Yes, you can make this stuff up.
But long before you could add your implausible idea to your farfetched script about the weird dystopian future or recent tyrannical past, some big-tech social-media company will have galumphingly implemented that notion.
Former Congressman Ron Paul said the following on Facebook, reprinting a column on his site:
“Last week’s massive social media purges — starting with President Trump’s permanent ban from Twitter and other outlets — were shocking and chilling, particularly to those of us who value free expression and the free exchange of ideas.
“The justifications given for the silencing of wide swaths of public opinion made no sense, and the process was anything but transparent. Nowhere in President Trump’s two ‘offending’ Tweets, for example, was a call for violence expressed explicitly or implicitly. It was a classic example of sentence first, verdict later.”
Then Facebook blocked Dr. Paul.
“With no explanation other than ‘repeatedly going against our community standards,’ Facebook has blocked me from managing my page,” he reported on Twitter, itself no sturdy redoubt. “Never have we received notice of violating community standards in the past and nowhere is the offending post identified.”
Can humongous corporations really jerk people around so dishonestly? Is it legal?
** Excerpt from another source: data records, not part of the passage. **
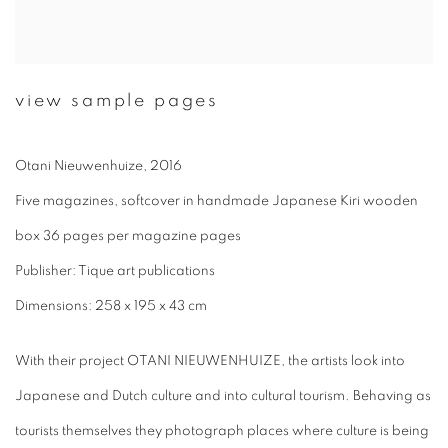
view sample pages
Otani Nieuwenhuize, 2016
Five magazines, softcover in handmade Japanese Kiri wooden
box 36 pages per magazine pages
Publisher: Tique art publications
Dimensions: 258 x 195 x 43 cm
With their project OTANI NIEUWENHUIZE, the artists look into
Japanese and Dutch culture and into cultural tourism. Behaving as
tourists themselves they photograph places where culture is being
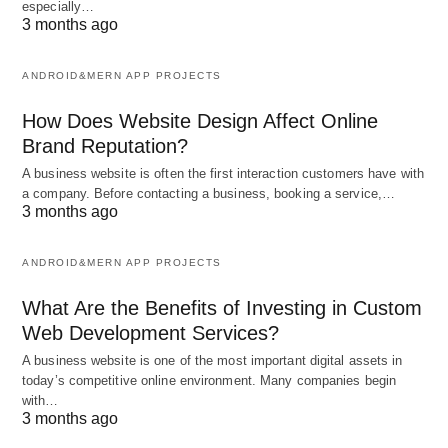
especially…
3 months ago
ANDROID&MERN APP PROJECTS
How Does Website Design Affect Online
Brand Reputation?
A business website is often the first interaction customers have with
a company. Before contacting a business, booking a service,…
3 months ago
ANDROID&MERN APP PROJECTS
What Are the Benefits of Investing in Custom
Web Development Services?
A business website is one of the most important digital assets in
today’s competitive online environment. Many companies begin
with…
3 months ago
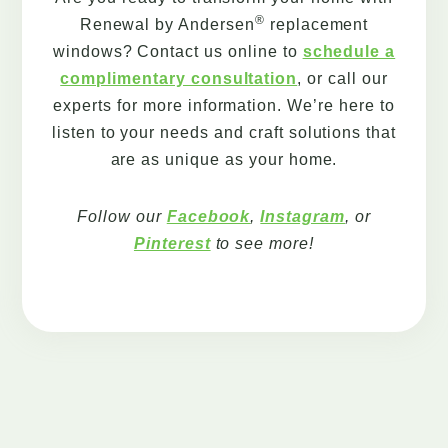
®
Renewal by Andersen
replacement
windows? Contact us online to
schedule a
complimentary consultation
, or call our
experts for more information. We’re here to
listen to your needs and craft solutions that
are as unique as your home.
Follow our
Facebook
,
Instagram
, or
Pinterest
to see more!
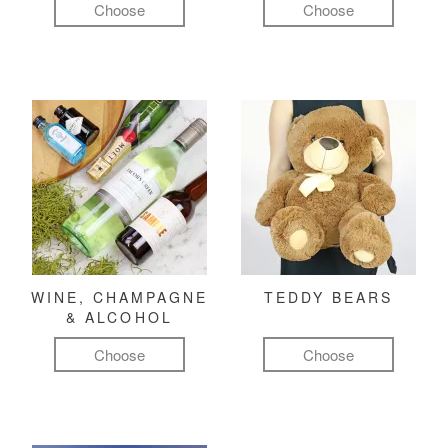
Choose
Choose
WINE, CHAMPAGNE
TEDDY BEARS
& ALCOHOL
Choose
Choose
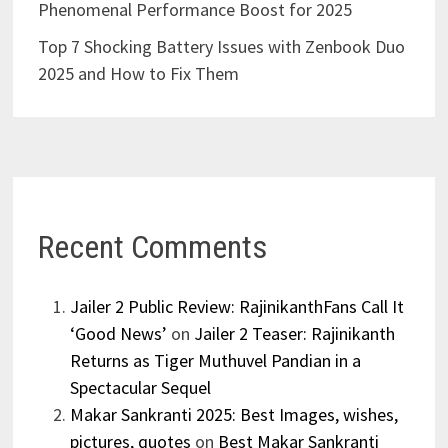
Phenomenal Performance Boost for 2025
Top 7 Shocking Battery Issues with Zenbook Duo
2025 and How to Fix Them
Recent Comments
Jailer 2 Public Review: RajinikanthFans Call It
‘Good News’
on
Jailer 2 Teaser: Rajinikanth
Returns as Tiger Muthuvel Pandian in a
Spectacular Sequel
Makar Sankranti 2025: Best Images, wishes,
pictures, quotes
on
Best Makar Sankranti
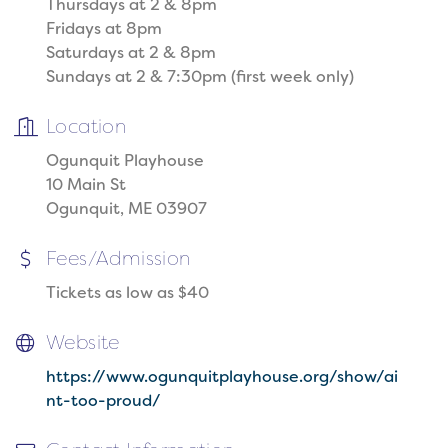
Thursdays at 2 & 8pm
Fridays at 8pm
Saturdays at 2 & 8pm
Sundays at 2 & 7:30pm (first week only)
Location
Ogunquit Playhouse
10 Main St
Ogunquit, ME 03907
Fees/Admission
Tickets as low as $40
Website
https://www.ogunquitplayhouse.org/show/ai
nt-too-proud/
Paul further argued that “this assault on social media” is not merely “a liberal or Democrat attack on conservatives and Republicans.”
“As progressives like Glenn Greenwald have pointed out,” explains the doctor, “this is a wider assault on any opinion that veers from the acceptable parameters of the mainstream elite, which is made up of both Democrats and Republicans.”
The narrowing of opinion down to what elites find acceptable is one definition of fascism: a no-opposition-allowed corporatist state.
I’m not making this up.
This is Common Sense. I’m Paul Jacob.